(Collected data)
● ● ●

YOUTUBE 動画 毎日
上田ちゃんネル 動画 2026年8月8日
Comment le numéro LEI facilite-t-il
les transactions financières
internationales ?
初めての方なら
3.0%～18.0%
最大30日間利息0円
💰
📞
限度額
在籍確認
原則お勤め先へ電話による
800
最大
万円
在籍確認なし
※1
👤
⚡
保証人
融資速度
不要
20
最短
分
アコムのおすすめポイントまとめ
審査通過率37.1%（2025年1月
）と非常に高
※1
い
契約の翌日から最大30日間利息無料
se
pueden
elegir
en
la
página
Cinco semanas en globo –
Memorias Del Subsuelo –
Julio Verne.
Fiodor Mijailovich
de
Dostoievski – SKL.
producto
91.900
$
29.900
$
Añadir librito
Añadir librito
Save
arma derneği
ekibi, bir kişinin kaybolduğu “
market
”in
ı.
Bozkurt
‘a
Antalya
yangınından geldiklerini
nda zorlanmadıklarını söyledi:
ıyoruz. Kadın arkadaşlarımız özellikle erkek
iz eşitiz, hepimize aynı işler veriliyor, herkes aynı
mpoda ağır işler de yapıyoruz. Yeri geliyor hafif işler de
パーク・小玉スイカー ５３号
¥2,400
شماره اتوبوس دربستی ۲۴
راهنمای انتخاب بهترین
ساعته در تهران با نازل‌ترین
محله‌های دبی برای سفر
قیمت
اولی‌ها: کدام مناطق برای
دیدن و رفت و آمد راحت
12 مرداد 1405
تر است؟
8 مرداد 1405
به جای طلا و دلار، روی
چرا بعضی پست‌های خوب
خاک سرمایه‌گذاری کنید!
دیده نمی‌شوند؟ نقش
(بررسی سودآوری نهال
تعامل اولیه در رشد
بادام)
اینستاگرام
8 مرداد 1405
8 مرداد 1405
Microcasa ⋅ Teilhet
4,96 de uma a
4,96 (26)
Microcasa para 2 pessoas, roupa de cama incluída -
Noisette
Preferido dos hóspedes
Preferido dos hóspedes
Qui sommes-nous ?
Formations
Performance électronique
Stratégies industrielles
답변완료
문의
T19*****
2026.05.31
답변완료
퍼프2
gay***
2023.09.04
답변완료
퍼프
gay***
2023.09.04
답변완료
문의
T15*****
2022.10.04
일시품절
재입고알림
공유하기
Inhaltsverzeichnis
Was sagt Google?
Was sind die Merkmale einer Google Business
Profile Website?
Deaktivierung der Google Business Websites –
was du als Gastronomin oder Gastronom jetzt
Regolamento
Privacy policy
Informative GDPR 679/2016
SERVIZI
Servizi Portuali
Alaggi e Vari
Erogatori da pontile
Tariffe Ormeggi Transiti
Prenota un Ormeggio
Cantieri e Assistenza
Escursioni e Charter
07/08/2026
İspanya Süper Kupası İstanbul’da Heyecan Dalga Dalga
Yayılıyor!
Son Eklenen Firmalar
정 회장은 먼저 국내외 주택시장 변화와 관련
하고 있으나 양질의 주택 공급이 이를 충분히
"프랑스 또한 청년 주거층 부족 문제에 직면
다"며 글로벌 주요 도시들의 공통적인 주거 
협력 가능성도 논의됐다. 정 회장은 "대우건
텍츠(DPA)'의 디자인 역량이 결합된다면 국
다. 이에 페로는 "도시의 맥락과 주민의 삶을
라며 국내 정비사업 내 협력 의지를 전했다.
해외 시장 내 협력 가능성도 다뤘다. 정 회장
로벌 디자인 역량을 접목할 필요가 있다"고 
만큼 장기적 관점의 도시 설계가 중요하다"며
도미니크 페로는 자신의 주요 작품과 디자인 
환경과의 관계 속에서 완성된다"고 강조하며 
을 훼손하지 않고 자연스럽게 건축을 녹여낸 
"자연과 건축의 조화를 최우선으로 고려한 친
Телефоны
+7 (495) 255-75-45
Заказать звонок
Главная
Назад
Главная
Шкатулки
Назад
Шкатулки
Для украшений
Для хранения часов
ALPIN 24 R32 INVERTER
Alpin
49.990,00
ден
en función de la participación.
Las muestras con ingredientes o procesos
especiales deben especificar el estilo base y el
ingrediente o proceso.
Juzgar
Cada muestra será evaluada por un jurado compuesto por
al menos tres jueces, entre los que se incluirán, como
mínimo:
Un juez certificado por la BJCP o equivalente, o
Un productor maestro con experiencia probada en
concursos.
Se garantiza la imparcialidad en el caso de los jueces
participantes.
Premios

● ● ●

Tally the lines in the records that contain "Google", then give only the tally.

3